Install the requirements by running the following command from the root file

pip install -r requirements.txt

Creating YAML landscape file

To create a yaml file with the CNCF Lanscape follow this instructions:

  1. Poblate with repository data

    1. You will need a Github token to access the API. Refer to Creating a personal access token. Copy and paste it in the appropiate location in the script landscape_explorer.py replacing "test_token".

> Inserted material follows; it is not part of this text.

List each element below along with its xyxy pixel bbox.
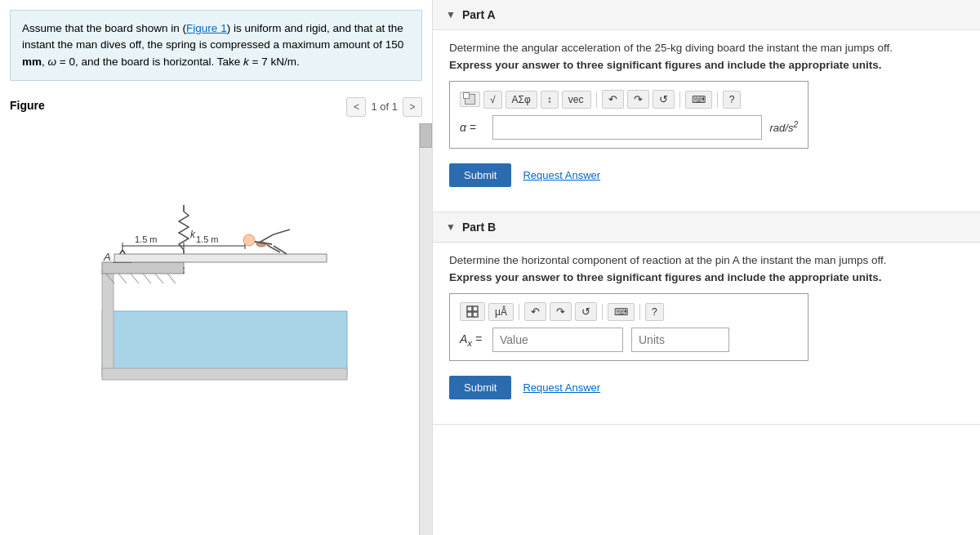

    2. Go to the folder src/scripts

      cd src/scripts
      
    3. Execute landscape_explorer.py

      python landscape_explorer.py
      
  2. Poblate with scraped data from websites

    1. Go to the folder src/landscape_scraper and execute
     scrapy crawl docs -O output.json
    
    1. Go to the folder src/scripts and execute:
     python augment_landscape.py
    
    1. The desired landscape_augmented_repos_websites.yml will be in the sources folder

Running Entire ETL and QA Processes (Tested on Ubuntu 20.04, Compatible with Linux and macOS)

The 'run_all.sh' script automates environment setup, ETL processes, and Q&A generation tasks.

Prerequisites

  1. Environment Variables: Create a .env file in the root directory with the following content:
GITHUB_TOKEN=<YOUR_GITHUB_TOKEN>
HF_TOKEN=<YOUR_HUGGING_FACE_TOKEN>

Replace '<YOUR_GITHUB_TOKEN>' with your GitHub token obtained as described earlier, and '<YOUR_HUGGING_FACE_TOKEN>' with your Hugging Face token, which can be found at (https://huggingface.co/settings/tokens)

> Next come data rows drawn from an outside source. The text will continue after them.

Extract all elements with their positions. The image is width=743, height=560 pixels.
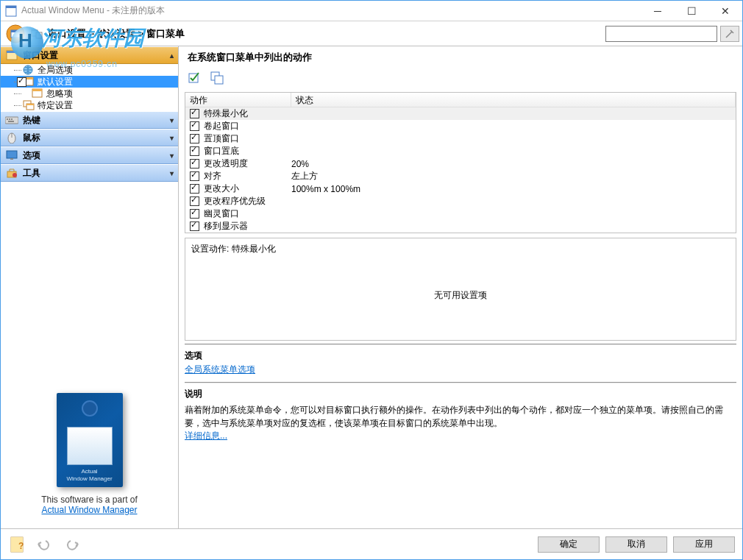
apply-button[interactable]: 应用 (673, 536, 735, 553)
accordion-options[interactable]: 选项 ▾ (1, 146, 178, 164)
checkbox-icon[interactable] (190, 196, 199, 206)
tree-item-specific[interactable]: 特定设置 (1, 99, 178, 111)
col-state[interactable]: 状态 (291, 93, 736, 107)
svg-point-27 (13, 173, 17, 177)
checkbox-icon[interactable] (190, 159, 199, 169)
action-label: 置顶窗口 (204, 132, 291, 145)
action-label: 更改透明度 (204, 157, 291, 170)
action-label: 幽灵窗口 (204, 208, 291, 220)
action-row[interactable]: 窗口置底 (185, 145, 736, 157)
action-state: 左上方 (291, 170, 736, 182)
checkbox-icon[interactable] (190, 209, 199, 219)
global-menu-options-link[interactable]: 全局系统菜单选项 (185, 364, 255, 375)
svg-rect-6 (36, 32, 42, 38)
tree-label: 忽略项 (46, 88, 73, 100)
action-row[interactable]: 卷起窗口 (185, 120, 736, 132)
action-row[interactable]: 更改透明度20% (185, 157, 736, 170)
header: 窗口设置 > 默认设置 > 窗口菜单 河东软件园 www.pc0359.cn (1, 21, 742, 46)
action-label: 特殊最小化 (204, 107, 291, 120)
promo: This software is a part of Actual Window… (1, 386, 178, 528)
svg-rect-20 (11, 118, 13, 120)
checkbox-icon[interactable] (190, 109, 199, 118)
product-box-image (57, 393, 123, 487)
globe-icon (23, 65, 35, 75)
checkbox-icon[interactable] (190, 221, 199, 231)
maximize-button[interactable]: ☐ (675, 1, 708, 21)
accordion-tools[interactable]: 工具 ▾ (1, 164, 178, 182)
app-icon (5, 5, 17, 17)
buttonbar: ? 确定 取消 应用 (1, 528, 742, 559)
checkbox-icon[interactable] (190, 121, 199, 131)
more-info-link[interactable]: 详细信息... (185, 430, 227, 441)
tree-label: 特定设置 (38, 99, 73, 112)
accordion-mouse[interactable]: 鼠标 ▾ (1, 129, 178, 146)
minimize-button[interactable]: ─ (641, 1, 675, 21)
tree-item-ignore[interactable]: 忽略项 (1, 88, 178, 99)
settings-label: 设置动作: 特殊最小化 (191, 243, 730, 255)
action-row[interactable]: 特殊最小化 (185, 107, 736, 120)
tree-label: 默认设置 (38, 76, 73, 88)
breadcrumb-icon (30, 28, 45, 40)
svg-rect-1 (6, 6, 16, 8)
promo-link[interactable]: Actual Window Manager (41, 505, 137, 515)
svg-rect-17 (5, 117, 18, 124)
accordion-window-settings[interactable]: 窗口设置 ▴ (1, 46, 178, 64)
action-row[interactable]: 更改大小100%m x 100%m (185, 182, 736, 195)
cancel-button[interactable]: 取消 (605, 536, 667, 553)
header-app-icon (4, 23, 30, 45)
tools-icon (6, 167, 18, 179)
options-section: 选项 全局系统菜单选项 (185, 344, 736, 379)
checkbox-icon[interactable] (190, 134, 199, 143)
action-row[interactable]: 置顶窗口 (185, 132, 736, 145)
accordion-label: 鼠标 (23, 132, 40, 144)
chevron-up-icon: ▴ (170, 52, 174, 60)
col-action[interactable]: 动作 (185, 93, 291, 107)
svg-rect-13 (32, 89, 42, 91)
svg-rect-30 (215, 76, 223, 84)
accordion-hotkey[interactable]: 热键 ▾ (1, 111, 178, 129)
search-input[interactable] (605, 26, 717, 42)
ok-button[interactable]: 确定 (538, 536, 600, 553)
no-settings-msg: 无可用设置项 (191, 255, 730, 336)
titlebar: Actual Window Menu - 未注册的版本 ─ ☐ ✕ (1, 1, 742, 21)
desc-section: 说明 藉着附加的系统菜单命令，您可以对目标窗口执行额外的操作。在动作列表中列出的… (185, 382, 736, 445)
help-button[interactable]: ? (8, 534, 29, 555)
accordion-label: 选项 (23, 149, 40, 162)
chevron-down-icon: ▾ (170, 169, 174, 177)
checkbox-icon[interactable] (190, 171, 199, 181)
chevron-down-icon: ▾ (170, 116, 174, 124)
promo-text: This software is a part of (1, 495, 178, 505)
checkbox-icon[interactable] (190, 184, 199, 194)
check-all-button[interactable] (188, 70, 204, 86)
action-table: 动作 状态 特殊最小化卷起窗口置顶窗口窗口置底更改透明度20%对齐左上方更改大小… (185, 92, 736, 233)
action-row[interactable]: 幽灵窗口 (185, 208, 736, 220)
svg-text:?: ? (18, 541, 24, 551)
undo-button[interactable] (35, 534, 55, 555)
checkbox-icon[interactable] (17, 77, 26, 87)
action-row[interactable]: 更改程序优先级 (185, 195, 736, 208)
checkbox-icon[interactable] (190, 146, 199, 156)
svg-rect-21 (8, 121, 14, 122)
main-title: 在系统窗口菜单中列出的动作 (179, 46, 742, 67)
window-title: Actual Window Menu - 未注册的版本 (21, 4, 641, 17)
monitor-icon (6, 149, 18, 161)
mouse-icon (6, 132, 18, 143)
svg-rect-25 (10, 158, 13, 160)
tree-item-default[interactable]: 默认设置 (1, 76, 178, 88)
action-row[interactable]: 移到显示器 (185, 220, 736, 233)
action-row[interactable]: 对齐左上方 (185, 170, 736, 182)
sidebar: 窗口设置 ▴ 全局选项 默认设置 忽略项 (1, 46, 179, 528)
action-state: 20% (291, 159, 736, 169)
redo-button[interactable] (61, 534, 82, 555)
chevron-down-icon: ▾ (170, 134, 174, 142)
close-button[interactable]: ✕ (708, 1, 742, 21)
svg-rect-4 (11, 30, 20, 32)
desc-title: 说明 (185, 386, 736, 402)
tree-label: 全局选项 (38, 64, 73, 77)
action-label: 移到显示器 (204, 220, 291, 233)
search-button[interactable] (720, 26, 739, 42)
uncheck-all-button[interactable] (210, 70, 226, 86)
svg-rect-19 (9, 118, 10, 120)
tree-item-global[interactable]: 全局选项 (1, 64, 178, 76)
svg-rect-8 (7, 51, 17, 53)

  1. Execute from Root Directory: Run the script from the root directory of your project.

Usage

./script.sh [etl] [qa] <data_set_id>

Example

This command executes the ETL process, uploading the output to the specified dataset:

./script.sh SuperOrganization/WorldDataset

Training

You can find a jupyter notebook that you can use to train using Google Colab or, if you have the resources, locally, in src/scripts/training/initial_colab_training.ipynb. Additionally, if you want to train on a server, you can find necessary scripts in src/hpc_scripts. Copy this directory and then follow the instructions below.

To execute an example training script, run

./training_job.sbatch

in

src/hpc_scripts/training

This will start

src/hpc_scripts/training/model_training.py.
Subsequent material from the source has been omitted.